What the task requires -> Every record should be written out exactly, with the pictures left out.

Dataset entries

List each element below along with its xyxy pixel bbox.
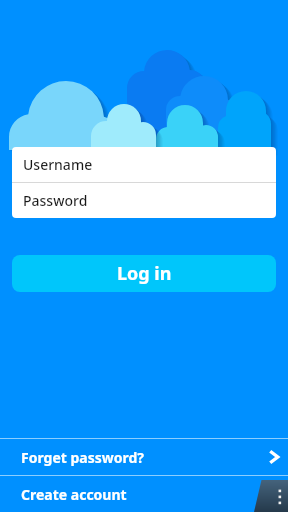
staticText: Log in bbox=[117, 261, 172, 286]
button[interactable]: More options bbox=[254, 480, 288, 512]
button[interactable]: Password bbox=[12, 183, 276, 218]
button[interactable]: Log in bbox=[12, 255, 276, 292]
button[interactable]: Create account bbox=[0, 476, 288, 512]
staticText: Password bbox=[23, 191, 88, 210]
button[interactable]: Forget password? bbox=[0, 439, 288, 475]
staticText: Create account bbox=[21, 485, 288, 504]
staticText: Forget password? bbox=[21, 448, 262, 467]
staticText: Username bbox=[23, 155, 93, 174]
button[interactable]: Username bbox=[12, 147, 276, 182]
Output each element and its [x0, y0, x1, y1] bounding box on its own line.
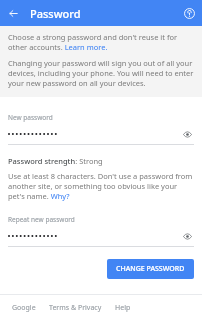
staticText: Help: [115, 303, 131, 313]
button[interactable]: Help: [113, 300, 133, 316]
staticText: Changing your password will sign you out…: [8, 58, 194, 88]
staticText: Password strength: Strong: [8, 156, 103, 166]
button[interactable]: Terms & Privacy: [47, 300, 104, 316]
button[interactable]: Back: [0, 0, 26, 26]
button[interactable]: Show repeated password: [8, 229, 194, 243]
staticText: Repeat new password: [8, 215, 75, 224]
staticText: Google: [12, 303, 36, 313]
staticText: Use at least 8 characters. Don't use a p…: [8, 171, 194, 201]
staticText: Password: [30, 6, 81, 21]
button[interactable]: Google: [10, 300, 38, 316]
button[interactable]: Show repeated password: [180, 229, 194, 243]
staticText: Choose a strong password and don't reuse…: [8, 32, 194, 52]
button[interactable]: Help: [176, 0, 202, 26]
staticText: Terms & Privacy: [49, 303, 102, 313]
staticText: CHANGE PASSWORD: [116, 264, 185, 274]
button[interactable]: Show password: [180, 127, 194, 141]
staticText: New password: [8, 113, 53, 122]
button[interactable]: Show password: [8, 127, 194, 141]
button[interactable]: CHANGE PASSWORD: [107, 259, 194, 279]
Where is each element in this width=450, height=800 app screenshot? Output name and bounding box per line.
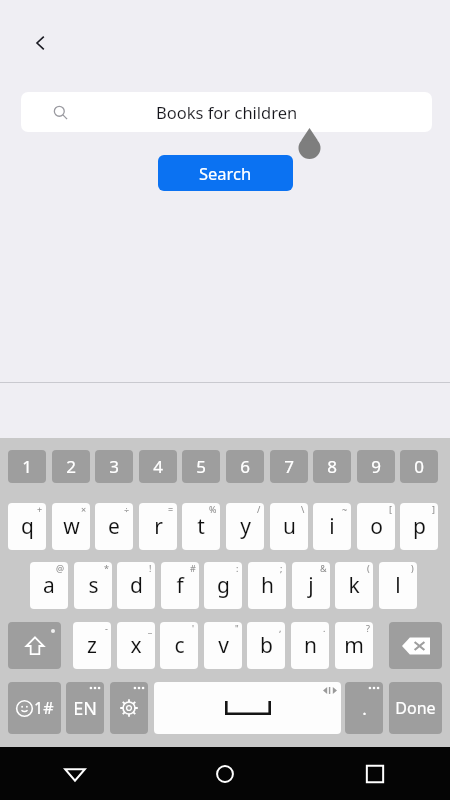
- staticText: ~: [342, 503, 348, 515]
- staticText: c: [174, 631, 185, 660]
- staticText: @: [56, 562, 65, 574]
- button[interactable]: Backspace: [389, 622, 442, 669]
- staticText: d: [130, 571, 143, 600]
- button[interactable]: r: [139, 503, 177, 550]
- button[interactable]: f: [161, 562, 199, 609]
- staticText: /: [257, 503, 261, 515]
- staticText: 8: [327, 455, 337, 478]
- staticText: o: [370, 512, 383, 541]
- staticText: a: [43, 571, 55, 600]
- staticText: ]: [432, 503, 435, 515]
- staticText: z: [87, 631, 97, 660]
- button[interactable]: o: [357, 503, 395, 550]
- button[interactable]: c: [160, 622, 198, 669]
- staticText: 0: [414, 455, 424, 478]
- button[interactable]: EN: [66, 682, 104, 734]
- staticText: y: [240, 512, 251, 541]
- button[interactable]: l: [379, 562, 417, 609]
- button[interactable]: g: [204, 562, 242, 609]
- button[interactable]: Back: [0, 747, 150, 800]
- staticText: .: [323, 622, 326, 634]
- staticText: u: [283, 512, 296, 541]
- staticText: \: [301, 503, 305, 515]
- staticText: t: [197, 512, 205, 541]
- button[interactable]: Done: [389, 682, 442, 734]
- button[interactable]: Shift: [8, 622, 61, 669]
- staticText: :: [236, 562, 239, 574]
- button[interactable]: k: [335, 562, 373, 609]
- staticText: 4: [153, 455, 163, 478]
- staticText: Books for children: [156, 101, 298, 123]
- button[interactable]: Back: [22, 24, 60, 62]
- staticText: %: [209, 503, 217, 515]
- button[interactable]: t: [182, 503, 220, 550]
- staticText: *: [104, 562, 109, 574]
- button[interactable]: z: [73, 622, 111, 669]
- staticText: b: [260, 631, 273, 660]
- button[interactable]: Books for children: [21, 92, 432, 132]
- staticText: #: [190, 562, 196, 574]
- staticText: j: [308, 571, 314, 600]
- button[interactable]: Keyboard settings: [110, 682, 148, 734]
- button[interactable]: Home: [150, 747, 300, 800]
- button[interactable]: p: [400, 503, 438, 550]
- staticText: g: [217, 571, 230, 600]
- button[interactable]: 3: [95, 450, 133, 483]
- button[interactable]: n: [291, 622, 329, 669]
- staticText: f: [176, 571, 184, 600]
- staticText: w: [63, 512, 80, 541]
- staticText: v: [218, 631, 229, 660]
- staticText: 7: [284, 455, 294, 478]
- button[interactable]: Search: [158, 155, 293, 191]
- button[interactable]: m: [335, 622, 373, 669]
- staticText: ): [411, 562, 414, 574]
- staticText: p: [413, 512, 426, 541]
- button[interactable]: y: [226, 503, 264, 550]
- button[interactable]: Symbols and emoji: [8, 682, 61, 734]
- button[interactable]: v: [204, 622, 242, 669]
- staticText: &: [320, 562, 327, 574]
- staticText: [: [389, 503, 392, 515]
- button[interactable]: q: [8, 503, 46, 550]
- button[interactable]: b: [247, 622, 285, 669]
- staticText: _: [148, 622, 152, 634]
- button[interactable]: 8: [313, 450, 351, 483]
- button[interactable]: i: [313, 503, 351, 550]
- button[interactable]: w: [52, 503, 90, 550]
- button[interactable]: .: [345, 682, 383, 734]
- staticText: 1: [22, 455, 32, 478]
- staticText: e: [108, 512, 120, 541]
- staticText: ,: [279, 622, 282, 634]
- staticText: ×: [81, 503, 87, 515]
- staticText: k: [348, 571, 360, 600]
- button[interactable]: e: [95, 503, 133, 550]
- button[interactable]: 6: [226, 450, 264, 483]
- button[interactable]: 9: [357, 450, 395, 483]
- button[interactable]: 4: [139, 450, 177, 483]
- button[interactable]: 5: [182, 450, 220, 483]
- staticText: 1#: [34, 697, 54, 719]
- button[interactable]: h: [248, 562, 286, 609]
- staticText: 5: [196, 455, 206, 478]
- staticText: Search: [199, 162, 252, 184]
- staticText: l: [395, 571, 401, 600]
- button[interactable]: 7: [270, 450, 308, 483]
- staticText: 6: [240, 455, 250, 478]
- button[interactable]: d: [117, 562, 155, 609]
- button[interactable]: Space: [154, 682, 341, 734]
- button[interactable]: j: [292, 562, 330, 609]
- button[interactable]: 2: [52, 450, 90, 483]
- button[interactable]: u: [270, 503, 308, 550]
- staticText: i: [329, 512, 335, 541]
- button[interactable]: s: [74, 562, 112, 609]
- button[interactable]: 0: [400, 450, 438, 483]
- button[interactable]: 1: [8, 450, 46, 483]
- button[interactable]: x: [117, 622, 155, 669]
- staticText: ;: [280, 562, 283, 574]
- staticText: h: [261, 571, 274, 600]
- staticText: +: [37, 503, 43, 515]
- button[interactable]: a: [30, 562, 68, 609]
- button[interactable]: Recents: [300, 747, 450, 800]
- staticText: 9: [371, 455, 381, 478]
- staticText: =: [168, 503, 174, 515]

Result for this task ->
List each element below along with its xyxy pixel bbox.
staticText: Log in bbox=[117, 261, 172, 286]
button[interactable]: More options bbox=[254, 480, 288, 512]
button[interactable]: Password bbox=[12, 183, 276, 218]
button[interactable]: Log in bbox=[12, 255, 276, 292]
button[interactable]: Create account bbox=[0, 476, 288, 512]
staticText: Password bbox=[23, 191, 88, 210]
button[interactable]: Forget password? bbox=[0, 439, 288, 475]
staticText: Create account bbox=[21, 485, 288, 504]
staticText: Forget password? bbox=[21, 448, 262, 467]
staticText: Username bbox=[23, 155, 93, 174]
button[interactable]: Username bbox=[12, 147, 276, 182]
Output each element and its [x0, y0, x1, y1] bounding box on its own line.
staticText: Help: [115, 303, 131, 313]
button[interactable]: Help: [113, 300, 133, 316]
staticText: Changing your password will sign you out…: [8, 58, 194, 88]
staticText: Password strength: Strong: [8, 156, 103, 166]
button[interactable]: Terms & Privacy: [47, 300, 104, 316]
button[interactable]: Back: [0, 0, 26, 26]
button[interactable]: Show repeated password: [8, 229, 194, 243]
staticText: Repeat new password: [8, 215, 75, 224]
staticText: Google: [12, 303, 36, 313]
staticText: Use at least 8 characters. Don't use a p…: [8, 171, 194, 201]
staticText: Password: [30, 6, 81, 21]
button[interactable]: Google: [10, 300, 38, 316]
button[interactable]: Show repeated password: [180, 229, 194, 243]
staticText: Choose a strong password and don't reuse…: [8, 32, 194, 52]
button[interactable]: Help: [176, 0, 202, 26]
staticText: Terms & Privacy: [49, 303, 102, 313]
staticText: CHANGE PASSWORD: [116, 264, 185, 274]
button[interactable]: Show password: [180, 127, 194, 141]
staticText: New password: [8, 113, 53, 122]
button[interactable]: Show password: [8, 127, 194, 141]
button[interactable]: CHANGE PASSWORD: [107, 259, 194, 279]
Where is each element in this width=450, height=800 app screenshot? Output name and bounding box per line.
- staticText: ~: [342, 503, 348, 515]
- staticText: c: [174, 631, 185, 660]
- staticText: @: [56, 562, 65, 574]
- button[interactable]: Backspace: [389, 622, 442, 669]
- staticText: d: [130, 571, 143, 600]
- button[interactable]: r: [139, 503, 177, 550]
- button[interactable]: f: [161, 562, 199, 609]
- staticText: /: [257, 503, 261, 515]
- staticText: 8: [327, 455, 337, 478]
- staticText: o: [370, 512, 383, 541]
- staticText: a: [43, 571, 55, 600]
- staticText: ]: [432, 503, 435, 515]
- staticText: z: [87, 631, 97, 660]
- button[interactable]: o: [357, 503, 395, 550]
- button[interactable]: c: [160, 622, 198, 669]
- staticText: 0: [414, 455, 424, 478]
- button[interactable]: EN: [66, 682, 104, 734]
- staticText: y: [240, 512, 251, 541]
- button[interactable]: l: [379, 562, 417, 609]
- button[interactable]: g: [204, 562, 242, 609]
- button[interactable]: Back: [0, 747, 150, 800]
- staticText: .: [323, 622, 326, 634]
- staticText: u: [283, 512, 296, 541]
- staticText: \: [301, 503, 305, 515]
- staticText: t: [197, 512, 205, 541]
- button[interactable]: Done: [389, 682, 442, 734]
- button[interactable]: Shift: [8, 622, 61, 669]
- staticText: :: [236, 562, 239, 574]
- button[interactable]: k: [335, 562, 373, 609]
- staticText: 4: [153, 455, 163, 478]
- staticText: Books for children: [156, 101, 298, 123]
- button[interactable]: Back: [22, 24, 60, 62]
- staticText: %: [209, 503, 217, 515]
- button[interactable]: t: [182, 503, 220, 550]
- staticText: *: [104, 562, 109, 574]
- button[interactable]: z: [73, 622, 111, 669]
- staticText: b: [260, 631, 273, 660]
- button[interactable]: Books for children: [21, 92, 432, 132]
- staticText: #: [190, 562, 196, 574]
- staticText: j: [308, 571, 314, 600]
- button[interactable]: Keyboard settings: [110, 682, 148, 734]
- button[interactable]: Home: [150, 747, 300, 800]
- button[interactable]: p: [400, 503, 438, 550]
- staticText: g: [217, 571, 230, 600]
- button[interactable]: 3: [95, 450, 133, 483]
- button[interactable]: n: [291, 622, 329, 669]
- staticText: f: [176, 571, 184, 600]
- staticText: w: [63, 512, 80, 541]
- staticText: v: [218, 631, 229, 660]
- staticText: 7: [284, 455, 294, 478]
- button[interactable]: Search: [158, 155, 293, 191]
- button[interactable]: m: [335, 622, 373, 669]
- staticText: ): [411, 562, 414, 574]
- staticText: p: [413, 512, 426, 541]
- button[interactable]: y: [226, 503, 264, 550]
- button[interactable]: Symbols and emoji: [8, 682, 61, 734]
- button[interactable]: v: [204, 622, 242, 669]
- staticText: &: [320, 562, 327, 574]
- staticText: [: [389, 503, 392, 515]
- button[interactable]: q: [8, 503, 46, 550]
- button[interactable]: b: [247, 622, 285, 669]
- staticText: _: [148, 622, 152, 634]
- button[interactable]: 8: [313, 450, 351, 483]
- button[interactable]: i: [313, 503, 351, 550]
- button[interactable]: w: [52, 503, 90, 550]
- button[interactable]: .: [345, 682, 383, 734]
- staticText: 1: [22, 455, 32, 478]
- staticText: e: [108, 512, 120, 541]
- staticText: ,: [279, 622, 282, 634]
- staticText: ×: [81, 503, 87, 515]
- staticText: k: [348, 571, 360, 600]
- button[interactable]: e: [95, 503, 133, 550]
- button[interactable]: 6: [226, 450, 264, 483]
- button[interactable]: 9: [357, 450, 395, 483]
- button[interactable]: 4: [139, 450, 177, 483]
- button[interactable]: 5: [182, 450, 220, 483]
- staticText: 1#: [34, 697, 54, 719]
- button[interactable]: h: [248, 562, 286, 609]
- staticText: 5: [196, 455, 206, 478]
- staticText: Search: [199, 162, 252, 184]
- staticText: l: [395, 571, 401, 600]
- button[interactable]: 7: [270, 450, 308, 483]
- staticText: 6: [240, 455, 250, 478]
- button[interactable]: d: [117, 562, 155, 609]
- button[interactable]: Space: [154, 682, 341, 734]
- button[interactable]: j: [292, 562, 330, 609]
- button[interactable]: 2: [52, 450, 90, 483]
- button[interactable]: u: [270, 503, 308, 550]
- staticText: i: [329, 512, 335, 541]
- button[interactable]: s: [74, 562, 112, 609]
- button[interactable]: 0: [400, 450, 438, 483]
- button[interactable]: 1: [8, 450, 46, 483]
- button[interactable]: x: [117, 622, 155, 669]
- staticText: ;: [280, 562, 283, 574]
- staticText: h: [261, 571, 274, 600]
- staticText: +: [37, 503, 43, 515]
- button[interactable]: a: [30, 562, 68, 609]
- button[interactable]: Recents: [300, 747, 450, 800]
- staticText: 9: [371, 455, 381, 478]
- staticText: =: [168, 503, 174, 515]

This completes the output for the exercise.